▸ **Required action**
Please give the number of lines that hold the string "corso" in the listing, without any other words.

Data provided: Begin

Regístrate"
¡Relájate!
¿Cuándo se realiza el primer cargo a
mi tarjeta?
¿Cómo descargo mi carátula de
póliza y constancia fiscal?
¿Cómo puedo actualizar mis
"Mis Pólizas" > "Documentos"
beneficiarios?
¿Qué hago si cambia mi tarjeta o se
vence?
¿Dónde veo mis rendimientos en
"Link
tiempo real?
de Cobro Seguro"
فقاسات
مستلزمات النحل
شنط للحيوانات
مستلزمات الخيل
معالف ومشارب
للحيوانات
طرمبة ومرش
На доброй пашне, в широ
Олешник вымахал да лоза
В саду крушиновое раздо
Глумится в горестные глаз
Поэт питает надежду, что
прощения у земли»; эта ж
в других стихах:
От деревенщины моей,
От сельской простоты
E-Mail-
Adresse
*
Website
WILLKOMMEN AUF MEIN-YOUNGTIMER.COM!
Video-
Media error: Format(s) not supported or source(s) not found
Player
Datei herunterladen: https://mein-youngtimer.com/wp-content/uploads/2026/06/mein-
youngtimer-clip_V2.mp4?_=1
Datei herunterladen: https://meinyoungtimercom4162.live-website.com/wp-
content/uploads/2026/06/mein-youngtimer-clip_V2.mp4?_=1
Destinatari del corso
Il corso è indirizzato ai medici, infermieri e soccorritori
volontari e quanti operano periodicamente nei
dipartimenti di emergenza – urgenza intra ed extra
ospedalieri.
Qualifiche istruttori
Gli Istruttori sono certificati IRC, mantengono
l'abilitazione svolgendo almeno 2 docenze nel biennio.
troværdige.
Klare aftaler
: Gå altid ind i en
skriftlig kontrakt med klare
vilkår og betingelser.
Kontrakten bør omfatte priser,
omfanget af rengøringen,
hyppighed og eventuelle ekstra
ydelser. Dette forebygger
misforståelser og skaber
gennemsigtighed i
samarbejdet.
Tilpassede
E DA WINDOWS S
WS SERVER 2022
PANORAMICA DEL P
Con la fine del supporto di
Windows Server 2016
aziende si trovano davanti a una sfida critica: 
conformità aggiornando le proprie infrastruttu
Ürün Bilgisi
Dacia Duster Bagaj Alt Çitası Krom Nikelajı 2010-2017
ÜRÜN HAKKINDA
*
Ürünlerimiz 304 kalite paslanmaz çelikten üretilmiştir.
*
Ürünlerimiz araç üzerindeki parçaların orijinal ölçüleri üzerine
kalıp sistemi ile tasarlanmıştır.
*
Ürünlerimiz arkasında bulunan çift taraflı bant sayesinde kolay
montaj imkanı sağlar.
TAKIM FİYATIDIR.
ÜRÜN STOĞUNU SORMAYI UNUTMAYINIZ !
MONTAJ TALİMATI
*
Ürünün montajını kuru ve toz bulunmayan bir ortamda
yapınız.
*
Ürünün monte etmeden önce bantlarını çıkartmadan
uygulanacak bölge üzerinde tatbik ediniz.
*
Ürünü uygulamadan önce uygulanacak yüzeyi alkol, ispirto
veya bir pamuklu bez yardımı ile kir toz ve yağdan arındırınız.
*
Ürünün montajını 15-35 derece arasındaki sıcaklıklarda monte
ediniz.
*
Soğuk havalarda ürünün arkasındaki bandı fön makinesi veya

Data provided: End

▸ **Response for this exercise**
2